Records to process
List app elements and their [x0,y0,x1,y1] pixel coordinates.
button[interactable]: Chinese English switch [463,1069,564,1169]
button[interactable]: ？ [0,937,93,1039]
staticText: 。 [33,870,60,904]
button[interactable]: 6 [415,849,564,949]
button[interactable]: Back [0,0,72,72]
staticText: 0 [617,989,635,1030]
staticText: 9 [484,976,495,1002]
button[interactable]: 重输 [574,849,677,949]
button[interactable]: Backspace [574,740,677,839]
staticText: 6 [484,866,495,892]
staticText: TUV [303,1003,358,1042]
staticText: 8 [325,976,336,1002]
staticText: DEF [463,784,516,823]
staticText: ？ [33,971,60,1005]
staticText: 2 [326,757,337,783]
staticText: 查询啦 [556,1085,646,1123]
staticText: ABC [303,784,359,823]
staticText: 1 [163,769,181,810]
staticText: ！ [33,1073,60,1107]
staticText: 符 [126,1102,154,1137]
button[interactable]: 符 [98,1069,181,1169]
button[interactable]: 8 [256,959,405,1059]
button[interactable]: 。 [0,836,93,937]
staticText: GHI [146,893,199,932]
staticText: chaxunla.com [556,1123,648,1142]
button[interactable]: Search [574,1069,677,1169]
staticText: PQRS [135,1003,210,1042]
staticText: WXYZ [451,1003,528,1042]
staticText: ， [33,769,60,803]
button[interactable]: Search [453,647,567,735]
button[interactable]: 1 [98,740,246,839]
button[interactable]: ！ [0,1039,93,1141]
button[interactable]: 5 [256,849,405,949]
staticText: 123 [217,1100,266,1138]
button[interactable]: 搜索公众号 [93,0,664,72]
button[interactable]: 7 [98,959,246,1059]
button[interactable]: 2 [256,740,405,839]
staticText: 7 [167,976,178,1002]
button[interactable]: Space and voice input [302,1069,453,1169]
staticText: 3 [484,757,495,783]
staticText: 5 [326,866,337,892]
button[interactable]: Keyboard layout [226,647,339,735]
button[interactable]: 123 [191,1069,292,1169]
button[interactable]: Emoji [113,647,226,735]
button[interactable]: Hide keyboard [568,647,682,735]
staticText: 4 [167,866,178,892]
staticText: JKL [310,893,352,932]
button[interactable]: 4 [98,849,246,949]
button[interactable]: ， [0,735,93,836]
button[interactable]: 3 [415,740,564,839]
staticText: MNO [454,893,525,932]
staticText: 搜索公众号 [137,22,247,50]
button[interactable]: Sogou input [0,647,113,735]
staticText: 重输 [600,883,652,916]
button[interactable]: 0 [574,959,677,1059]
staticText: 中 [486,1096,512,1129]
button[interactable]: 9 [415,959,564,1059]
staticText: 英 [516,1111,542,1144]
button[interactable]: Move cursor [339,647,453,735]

Task statement
Count how many lines of the listing above include "Search" and report that number alone.

Solution to the problem
2